Впрочем, жизнь и состоит из идиотских ситуаций. И попытки выпутаться из них приводят к еще более идиотским ситуациям.
Павел же не смутился нисколько. Стоит. Смотрит. Очевидно, так мало общается с людьми, что ему уже плевать, клеится разговор или нет.
Точилин тряхнул головой.
— Что ж мы стоим, как столбы? Раз уж встретились, давайте перекусим где-нибудь.
— Хорошо. Но там, где я хочу.
Следователь кивнул.
Покровский затащил его в шаверму. И Точилин мысленно проклял его за это. Он прекрасно знал, какого качества пища в таких заведениях.

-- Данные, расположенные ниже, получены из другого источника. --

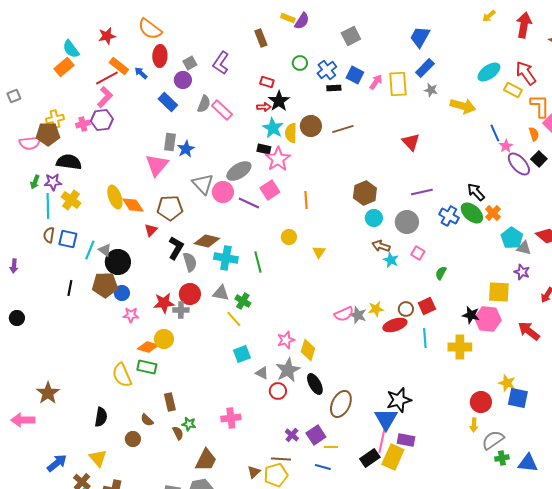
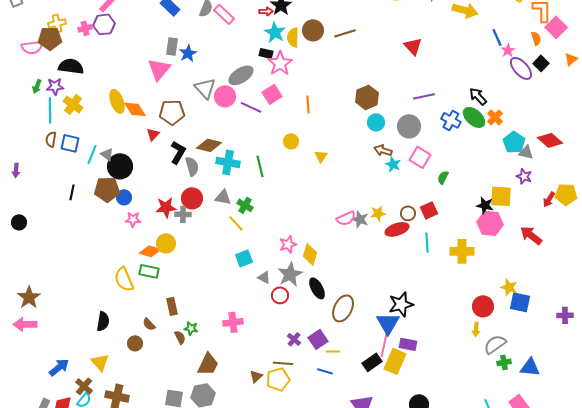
pink square: (418, 253) -> (420, 157), size x1.5
black star: (471, 315) -> (485, 205), moved
brown star: (48, 393) -> (29, 297), moved

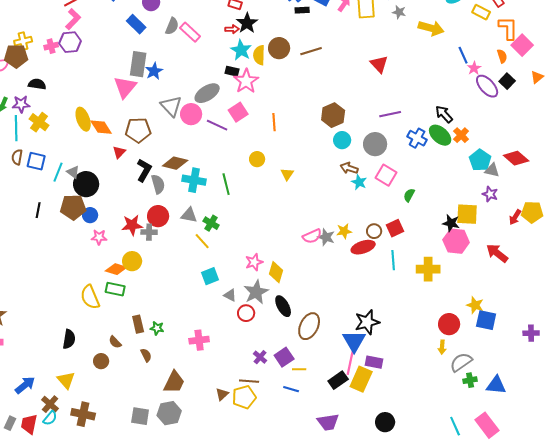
gray rectangle: (172, 46) -> (138, 64), size x1.4
black semicircle: (71, 66) -> (37, 84), size x0.7
green star: (191, 328) -> (157, 328), moved

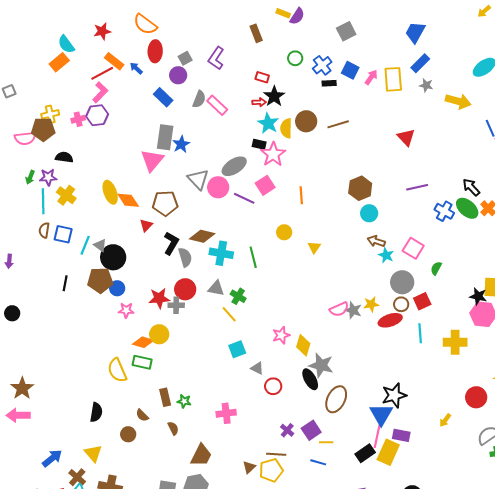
gray circle: (375, 144) -> (402, 282), moved
gray star: (256, 292) -> (321, 365), moved, turned -30
yellow arrow: (442, 347) -> (445, 420), moved, turned 32

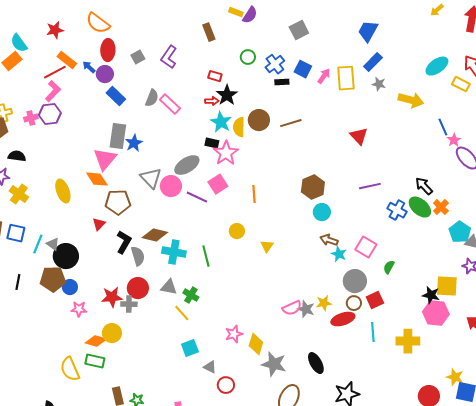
purple circle: (178, 75) -> (105, 74), moved
orange diamond: (128, 200) -> (97, 179), moved
black ellipse: (310, 379) -> (316, 363), moved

Пока грели чизбургеры, Точилин оглядывался. По телевизору, который крепился кронштейном к стене под потолком, шли новости.
— Кажется, последний раз я ел в шаверме лет пятнадцать назад, — с улыбкой сказал Точилин Павлу.
Тот положил локти на стол. Сцепил пальцы в замок.
— Я вам сочувствую.
Подали еду. Точилин уставился на бутерброд. Судя по запаху, соус прокис еще при Ельцине. Овощи гнилые и немытые.
Он попытался откусить кусочек, но только запачкал соусом пальцы. Отложил чизбургер. Рассмеялся, с гримасой отвращения вытирая руку салфеткой.
— Что же мы… будто нам и поговорить не о чем.
— Недавно вы, в моем собственном доме, при любимой женщине, бросили мне в лицо ложные обвинения. Я настаиваю, чтобы вы взяли свои слова обратно.
Следователь похолодел. Такое с ним впервые. Извиняться перед подозреваемым? Вообще перед кем-либо? Неслыханно!
— Вы это сделали, — проговорил он.
Павел молча поднялся, с демонстративным видом встал у стола.
Точилина прошиб пот.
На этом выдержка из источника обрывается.